人生のパートナーとどのような家族を築いていくのか、どのような人生を歩んでいくのか、このことは、そのひとの生き方に関わる、個人の尊厳に関わることです。そのような生き方を選択する場面において、何ら支障があってはいけないと思います。そして、その支障を作り出している・生み出しているのが国であればなおさらです。

現在、約7割のひとが同性婚を法律で認めるべきと回答しています。直近の調査ではもっと多い割合も出ていますし、世代によっては8割9割の方が同性婚を認めてよいと回答しています。すなわち、世論をみればもはや同性婚を認めることは多数意見になっているのです。このように多数意見となりつつある現状においても、国は、法律上の同性カップルに婚姻を認めてはいません。法律上の同性カップルが国の制度から排除されているのです。国が、このように法律上の同性カップルを排除していることは、同性カップルはそのような扱いを受けてもいい存在なんだ、というような差別的メッセージとなることにつながります。国は、いつまでこのようなメッセージを発信し続けるのでしょうか。

同性婚を認めることで、国に一体どんな不都合が生じるのでしょう。私たちに何か影響があるのでしょうか。ニュージーランドにて、同性婚を認めるか否かの議論が議会でなされている際、ある議員は言いました。

「今、私たちがやろうとしていることは愛し合う二人に結婚を認めようとしているだけです。たったそれだけです。…世界は何ごともなかったかのように回り続けます。」

まさにそのとおりだと思います。

同性婚を想定していない、は、同性婚を想定できない、とイコールではありません。国際的には同性婚を認める国が増えつつあり、日本国内では、パートナーシップ制度をつくる地方自治体が増えつつあります。同性婚は十分に想定できる状況なのです。
むしろ、国や私たちに生じうる不都合や影響が想定できません。

裁判では、原告の方々から、自らの経験を踏まえ、訴訟にかける思いや期待を述べていただきました。述べられた経験談には、性的マイノリティであることを隠しながら、悩みながら生きる原告の姿があり、聞いている側が息苦しくなるような内容もありました。

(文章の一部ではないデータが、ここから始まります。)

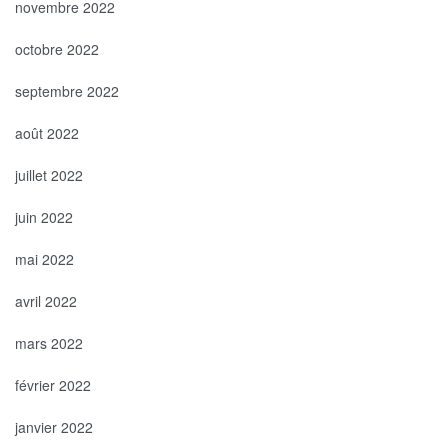
novembre 2022
octobre 2022
septembre 2022
août 2022
juillet 2022
juin 2022
mai 2022
avril 2022
mars 2022
février 2022
janvier 2022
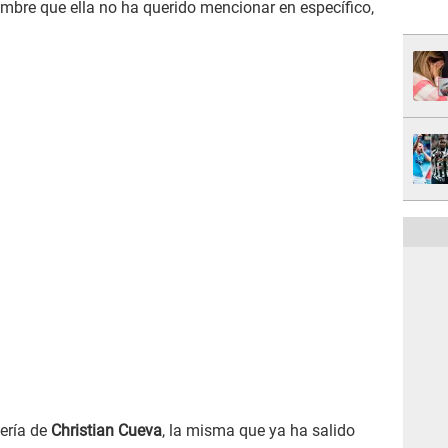
mbre que ella no ha querido mencionar en específico,
ería de
Christian Cueva
, la misma que ya ha salido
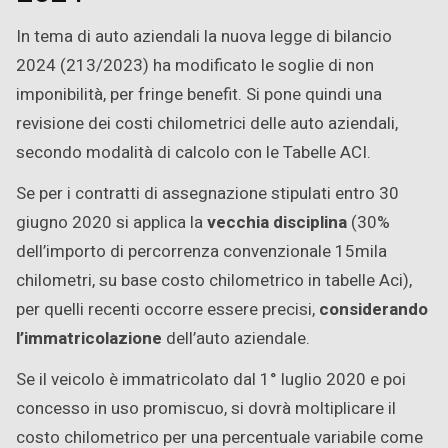
In tema di auto aziendali la nuova legge di bilancio
2024 (213/2023) ha modificato le soglie di non
imponibilità, per fringe benefit. Si pone quindi una
revisione dei costi chilometrici delle auto aziendali,
secondo modalità di calcolo con le Tabelle ACI.
Se per i contratti di assegnazione stipulati entro 30
giugno 2020 si applica la
vecchia disciplina
(30%
dell’importo di percorrenza convenzionale 15mila
chilometri, su base costo chilometrico in tabelle Aci),
per quelli recenti occorre essere precisi,
considerando
l’immatricolazione
dell’auto aziendale.
Se il veicolo è immatricolato dal 1° luglio 2020 e poi
concesso in uso promiscuo, si dovrà moltiplicare il
costo chilometrico per una percentuale variabile come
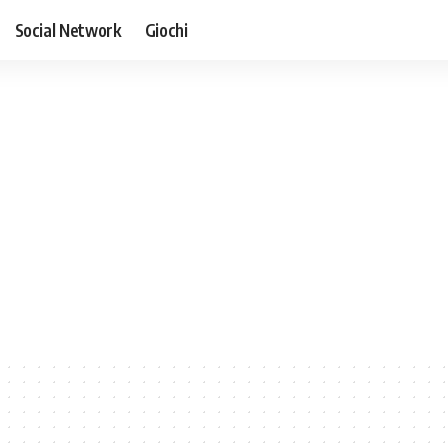
Social Network
Giochi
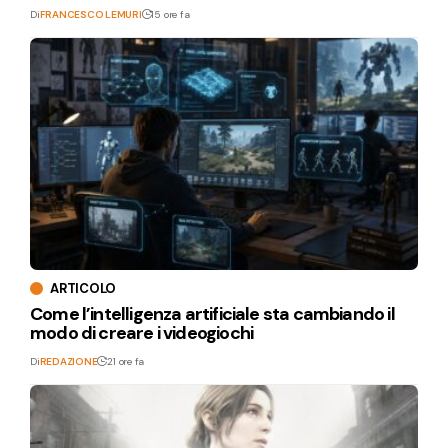
Di
FRANCESCO LEMURI
15 ore fa
ARTICOLO
Come l’intelligenza artificiale sta cambiando il
modo di creare i videogiochi
Di
REDAZIONE
21 ore fa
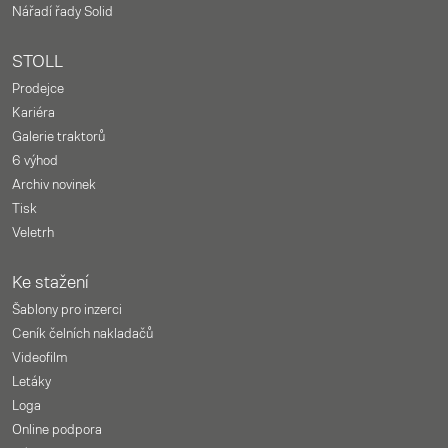
Nářadí řady Solid
STOLL
Prodejce
Kariéra
Galerie traktorů
6 výhod
Archiv novinek
Tisk
Veletrh
Ke stažení
Šablony pro inzerci
Ceník čelních nakladačů
Videofilm
Letáky
Loga
Online podpora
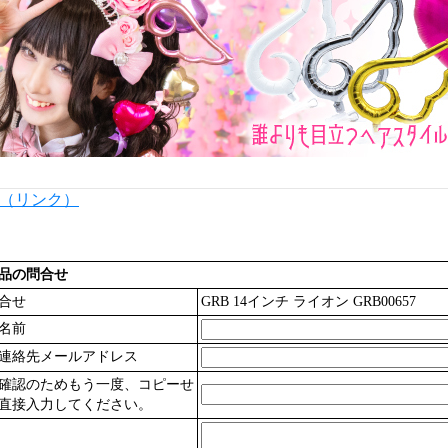
内（リンク）
品の問合せ
合せ
GRB 14インチ ライオン GRB00657
名前
連絡先メールアドレス
確認のためもう一度、コピーせ
直接入力してください。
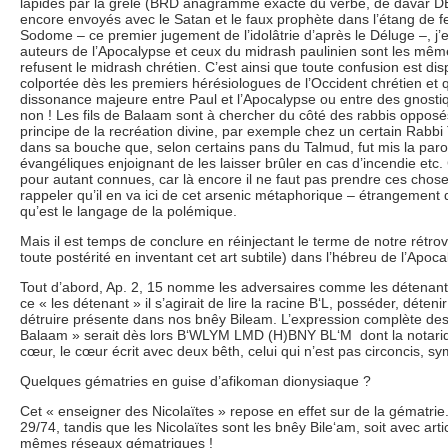
lapidés par la grêle (BRD anagramme exacte du verbe, de davar DBR)
encore envoyés avec le Satan et le faux prophète dans l’étang de f
Sodome – ce premier jugement de l’idolâtrie d’après le Déluge –, j’
auteurs de l’Apocalypse et ceux du midrash paulinien sont les même
refusent le midrash chrétien. C’est ainsi que toute confusion est dis
colportée dès les premiers hérésiologues de l’Occident chrétien et q
dissonance majeure entre Paul et l’Apocalypse ou entre des gnostiqu
non ! Les fils de Balaam sont à chercher du côté des rabbis oppos
principe de la recréation divine, par exemple chez un certain Rabbi
dans sa bouche que, selon certains pans du Talmud, fut mis la paro
évangéliques enjoignant de les laisser brûler en cas d’incendie etc
pour autant connues, car là encore il ne faut pas prendre ces chos
rappeler qu’il en va ici de cet arsenic métaphorique – étrangement d
qu’est le langage de la polémique.
Mais il est temps de conclure en réinjectant le terme de notre rétro
toute postérité en inventant cet art subtile) dans l’hébreu de l’Apoca
Tout d’abord, Ap. 2, 15 nomme les adversaires comme les détenant
ce « les détenant » il s’agirait de lire la racine B‘L, posséder, déteni
détruire présente dans nos bnêy Bileam. L’expression complète des 
Balaam » serait dès lors B‘WLYM LMD (H)BNY BL‘M dont la notariqu
cœur, le cœur écrit avec deux bêth, celui qui n’est pas circoncis, sy
Quelques gématries en guise d’afikoman dionysiaque ?
Cet « enseigner des Nicolaïtes » repose en effet sur de la gématrie
29/74, tandis que les Nicolaïtes sont les bnêy Bile‘am, soit avec ar
mêmes réseaux gématriques !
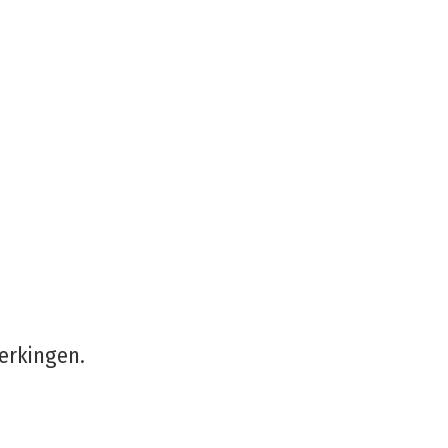
erkingen.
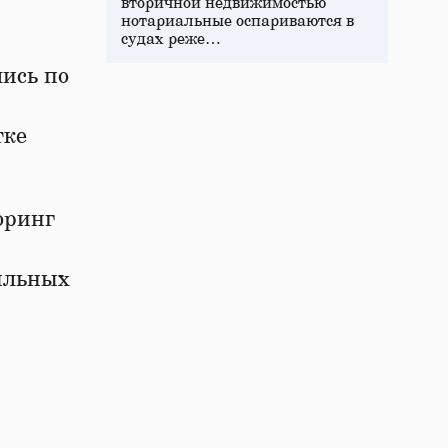
вторичной недвижимостью
нотариальные оспариваются в
судах реже…
ись по
тке
оринг
бильных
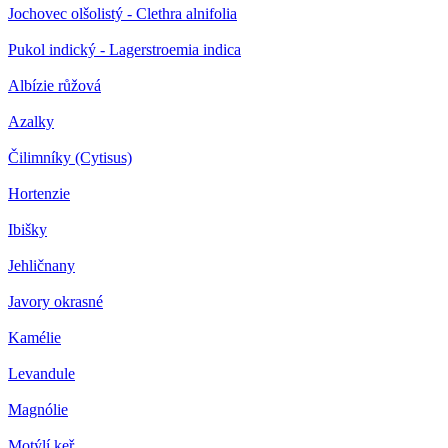
Jochovec olšolistý - Clethra alnifolia
Pukol indický - Lagerstroemia indica
Albízie růžová
Azalky
Čilimníky (Cytisus)
Hortenzie
Ibišky
Jehličnany
Javory okrasné
Kamélie
Levandule
Magnólie
Motýlí keř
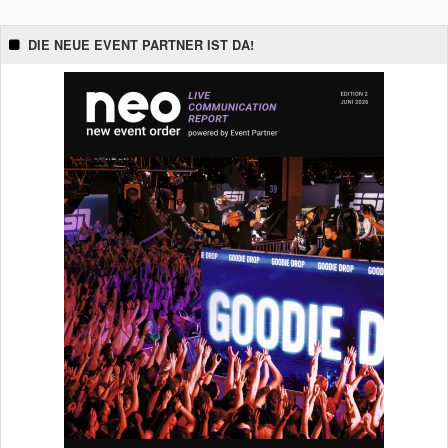
DIE NEUE EVENT PARTNER IST DA!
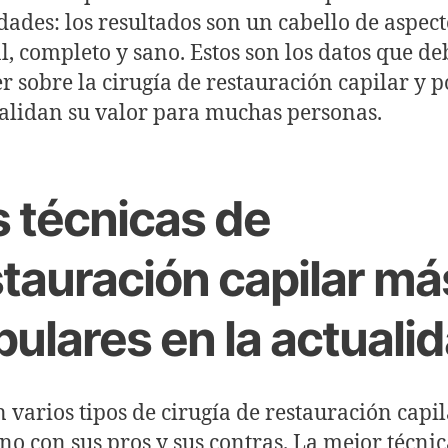
dades: los resultados son un cabello de aspec
l, completo y sano. Estos son los datos que de
r sobre la cirugía de restauración capilar y 
alidan su valor para muchas personas.
s técnicas de
stauración capilar má
ulares en la actuali
n varios tipos de cirugía de restauración capil
no con sus pros y sus contras. La mejor técni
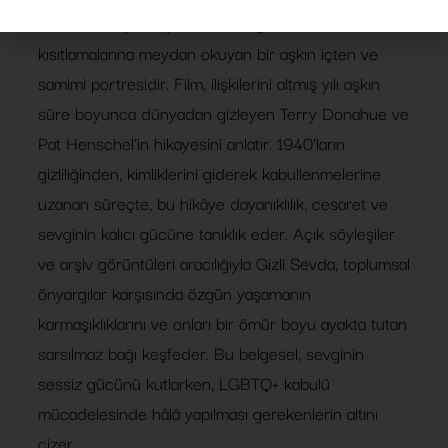
Gizli Sevda (2020), zamanının geleneklerine ve
kısıtlamalarına meydan okuyan bir aşkın içten ve
samimi portresidir. Film, ilişkilerini altmış yılı aşkın
süre boyunca dünyadan gizleyen Terry Donahue ve
Pat Henschel’in hikayesini anlatır. 1940’ların
gizliliğinden, kimliklerini giderek kabullenmelerine
uzanan süreçte, bu hikâye dayanıklılık, cesaret ve
sevginin kalıcı gücüne tanıklık eder. Açık söyleşiler
ve arşiv görüntüleri aracılığıyla Gizli Sevda, toplumsal
önyargılar karşısında özgün yaşamanın
karmaşıklıklarını ve onları bir ömür boyu ayakta tutan
sarsılmaz bağı keşfeder. Bu belgesel, sevginin
sessiz gücünü kutlarken, LGBTQ+ kabulü
mücadelesinde hâlâ yapılması gerekenlerin altını
çizer.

それでも、裁判にまで至ったのは、性的マイノリティである自分も社会の一員であると認めてほしい、自分が決めた人生のパートナーとの今後に不安をなくしたい、性的マイノリティに悩む子どもたちに明るい未来をみせたい、いずれも純粋な願いをお持ちだったからです。

原告の方々に共通して言えるのは、何も裁判を望んでしているわけではないということです。同様に、何が何でも慰謝料が欲しいというわけでもありません。国が法律上の同性カップルに婚姻を認めず、また、認めようとする動きも全くないことから、やむを得ず裁判に踏み切ったのです。
今回のような憲法がかかわる裁判においては、国の裁量(立法裁量)をどうみるかが重要となります。

この議論ももちろん大切ですが、原告の方々の後ろには、それぞれの事情から裁判に立つことができないけれども、同性婚を望む多数のひとたちがいます。

全国での地裁判決は出そろい、違憲ないし違憲状態と判断する地裁が5か所中4か所でした。過去の憲法がかかわる裁判をみても、これは極めて珍しいことです。それでも国は重い腰を上げることはありません。

私としては、裁判もとても大切な手段ですが、それ以上に、同性婚を求める声をあらゆるひとに届けることも重要だと考えています。
少しでもそのような方々の声を届けられるよう、活動をしていきたいと考えています。

最後に、アメリカにて、同性婚実現に向けて尽力された弁護士エヴァン・ウォルフソン氏の言葉を引用します。

「家族や愛、また差別がもたらす害悪について、ストーリーを語る人が増えれば増えるほど、多くの人々の心が動かされ、状況を変えられる。」